Culture Magazine

TV Review – Daredevil Season 2 (Spoiler Free)

By Manofyesterday

I don’t usually do reviews of tv shows but when a whole season comes out on one day it’s a bit different. I’m aware that not everyone will have seen all of the show yet so I’m not going to go into spoiler territory, and I’ll only mention things that you would have known from the trailers. I’m going to give my general impressions and talk about some of the themes and concepts in the show. I really enjoyed season 1, although I thought it started off slowly, but I enjoyed the tone. There were  a couple of problems I had with it, so did season 2 correct them?

Yes, but it does have problems of its own as well. The two main criticisms I had of the first series was that it took a long time for things to happen, like Daredevil actually getting his costume. That is completely not the case here and the fast pace is evident from the first episode. The other thing that I felt was missing from the first season was courtroom drama, but that plays an element in season 2 as well. The action  is once again very good, although some fight scenes do become repetitive. But what I like is that this isn’t a show I watch primarily for the fight scenes. I watched it for the characters and the philosophical concepts discussed.

The main theme of the season is examining Daredevil’s code of no killing, and what effects that actually has. The contrast is drawn between two figures in his life, The Punisher and Elektra, who both have different reasons for going to the extreme. The first bulk of episodes focus on the emergence of Frank Castle as a one man killing machine and I loved the way he was introduced and the mystery surrounding why he does what he does. Bernthal is amazing, channelling a young De Niro, and I wouldn’t be surprised if there is a Netflix series starring him because he was such a dominating screen presence that sometimes it felt like it was a Punisher show co-starring Daredevil (although I’m going to say upfront that I like The Punisher more than I do Daredevil). He brings such a brooding intensity and it takes something special to out-brood Matt Murdock.

Punisher is obviously into killing and there are several amazing scenes between the two characters where Punisher calls Daredevil out for being a coward. The criminals he catches get released and go back out on the street, but when Punisher deals with them they’re done. The discussion was handled maturely and both perspectives were given a balanced overview. In a summer where superheroes are going to be fighting each other this is exactly what I want to see, a clashing of philosophies and a way to examine what it actually means to be a hero/vigilante. This is basically everything I want from a superhero tv show, and when Elektra is introduced there are more deeper conversations as Matt has more of a personal connection to her.

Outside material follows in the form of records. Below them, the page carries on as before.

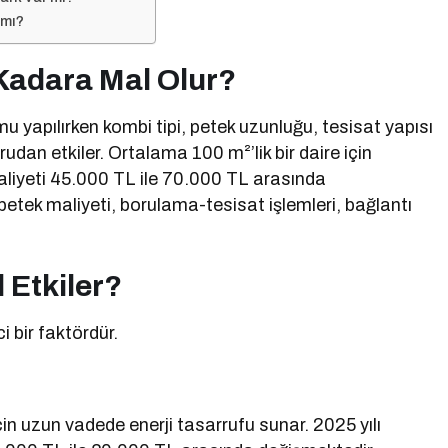
 mı?
Kadara Mal Olur?
u yapılırken kombi tipi, petek uzunluğu, tesisat yapısı
rudan etkiler. Ortalama 100 m²’lik bir daire için
iyeti 45.000 TL ile 70.000 TL arasında
 petek maliyeti, borulama-tesisat işlemleri, bağlantı
 Etkiler?
i bir faktördür.
çin uzun vadede enerji tasarrufu sunar. 2025 yılı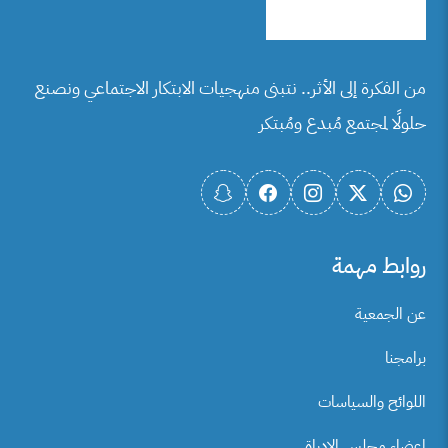
من الفكرة إلى الأثر.. نتبنى منهجيات الابتكار الاجتماعي ونصنع
حلولًا لمجتمع مُبدع ومُبتكر
روابط مهمة
عن الجمعية
برامجنا
اللوائح والسياسات
اعضاء مجلس الادراة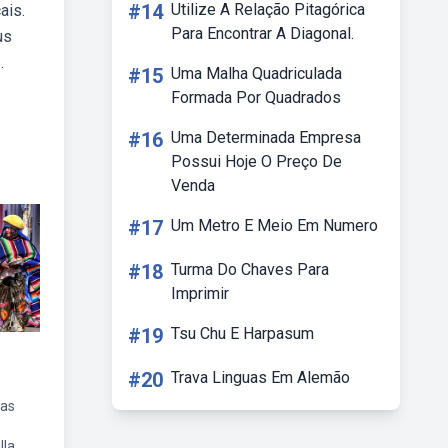
#14
Utilize A Relação Pitagórica
ais.
Para Encontrar A Diagonal.
us
.
#15
Uma Malha Quadriculada
Formada Por Quadrados
#16
Uma Determinada Empresa
Possui Hoje O Preço De
Venda
#17
Um Metro E Meio Em Numero
#18
Turma Do Chaves Para
Imprimir
#19
Tsu Chu E Harpasum
#20
Trava Linguas Em Alemão
nas
lla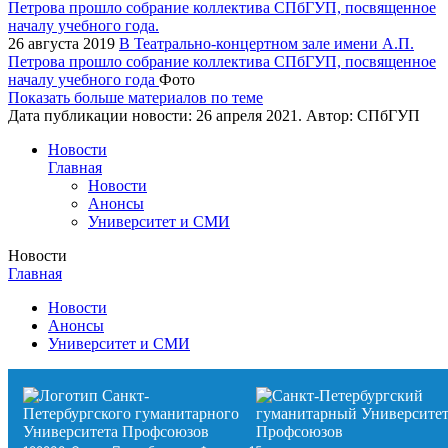
26 августа 2019
В Театрально-концертном зале имени А.П.
Петрова прошло собрание коллектива СПбГУП, посвященное
началу учебного года
Фото
Показать больше материалов по теме
Дата публикации новости:
26 апреля 2021
. Автор:
СПбГУП
Новости
Главная
Новости
Анонсы
Университет и СМИ
Новости
Главная
Новости
Анонсы
Университет и СМИ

Elektra is as well cast as Punisher and that’s probably the main strength of the show. The casting, even to supporting characters, is stellar. Elodie Young captures the essence of Elektra and I felt she and Matt shared the kind of uncontrollable passion that they knew was going to destroy them, but was too powerful to resist. There’s a particularly tender scene in which they compare their scars, and it comes at a point where Matt is struggling to balance his personal life with that of his crime-fighting side. And of course that impacts his relationships with Foggy and Karen. I know a few people get annoyed with Foggy but I love him, and he’s a vital part of the show as he finally gets tired of Matt putting the costume above the lawyer suit. Karen has a subplot where she’s going after the truth about Castle, but honestly I felt for most of the season she was underused, and was just caught between the conflict that arose between Matt and Foggy. Also, they hint at her backstory but it’s so vague that I honestly don’t know why they bothered. I thought they would have delved more into the reasons why she came to New York, especially where they seem to be going for season 3.

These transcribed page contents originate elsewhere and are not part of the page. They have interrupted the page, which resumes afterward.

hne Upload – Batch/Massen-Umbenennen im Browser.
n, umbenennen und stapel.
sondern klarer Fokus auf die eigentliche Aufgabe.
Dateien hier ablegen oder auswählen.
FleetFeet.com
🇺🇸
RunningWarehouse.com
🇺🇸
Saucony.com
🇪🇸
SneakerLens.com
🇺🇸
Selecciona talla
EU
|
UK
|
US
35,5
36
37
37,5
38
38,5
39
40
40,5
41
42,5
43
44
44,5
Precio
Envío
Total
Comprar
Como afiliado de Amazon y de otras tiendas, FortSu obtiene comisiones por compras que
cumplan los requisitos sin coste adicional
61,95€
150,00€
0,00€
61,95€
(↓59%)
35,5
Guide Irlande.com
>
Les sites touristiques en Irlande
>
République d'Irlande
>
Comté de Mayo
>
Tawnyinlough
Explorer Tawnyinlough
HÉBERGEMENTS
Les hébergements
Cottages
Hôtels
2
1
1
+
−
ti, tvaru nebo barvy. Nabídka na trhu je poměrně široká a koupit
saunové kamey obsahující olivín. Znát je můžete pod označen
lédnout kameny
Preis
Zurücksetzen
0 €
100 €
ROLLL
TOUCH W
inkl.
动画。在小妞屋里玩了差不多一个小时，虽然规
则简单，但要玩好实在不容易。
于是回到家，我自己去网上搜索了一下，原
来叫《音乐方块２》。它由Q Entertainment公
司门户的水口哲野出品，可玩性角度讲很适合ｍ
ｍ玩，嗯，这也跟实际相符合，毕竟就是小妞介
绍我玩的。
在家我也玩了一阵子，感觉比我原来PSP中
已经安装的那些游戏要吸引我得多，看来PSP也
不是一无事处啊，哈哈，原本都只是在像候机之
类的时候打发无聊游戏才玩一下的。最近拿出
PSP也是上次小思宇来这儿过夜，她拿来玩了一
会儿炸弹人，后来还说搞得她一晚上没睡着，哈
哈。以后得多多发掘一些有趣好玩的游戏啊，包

But as the season goes in the quality lessens, and that’s understandable in a way because the first 4/5 episodes are SO good. I would put that block up there with the best of superhero screen depictions. The next four episodes are still good, especially the parts with Elektra, but the end of the season I found disappointing. The war that Stick alluded to finally comes to New York as The Hand search for Black Sky, but the big problem is that everything is so vague. Matt actually calls out Stick for being so vague about things, but just because a character on the show hints at a problem it doesn’t excuse it. There’s no reason given why they need Black Sky or what’s going to happen if they get it, or why it’s so powerful, and because of this the end of the season feels anticlimactic, and the themes of the earlier episodes feel lost. The show never really comes to a conclusion about whether Punisher or Matt’s philosophy is right (and it’s probably a good thing that the viewer is left to make up their own mind and think about it themselves) but there was an opportunity in the finale to follow up on that yet it was missed, and where the beginning of the season feels like it’s getting deep into the underlying mythology and tropes of the superhero genre, the final episodes feel like they’re following the same formulaic pattern that has been laid out before them.

Now don’t get me wrong, I enjoyed the show a lot but I think my opinion is just tempered by how good the first episodes were. My other niggling thing is that by the end of the show I enjoyed the Punisher subplot more than I did the actual main plot of the show, and in his own show Daredevil should not be sidelined. But it’s another high-quality superhero product and I’m interested to see how Batman v Superman and Civil War compare in how they handle a conflict between heroes.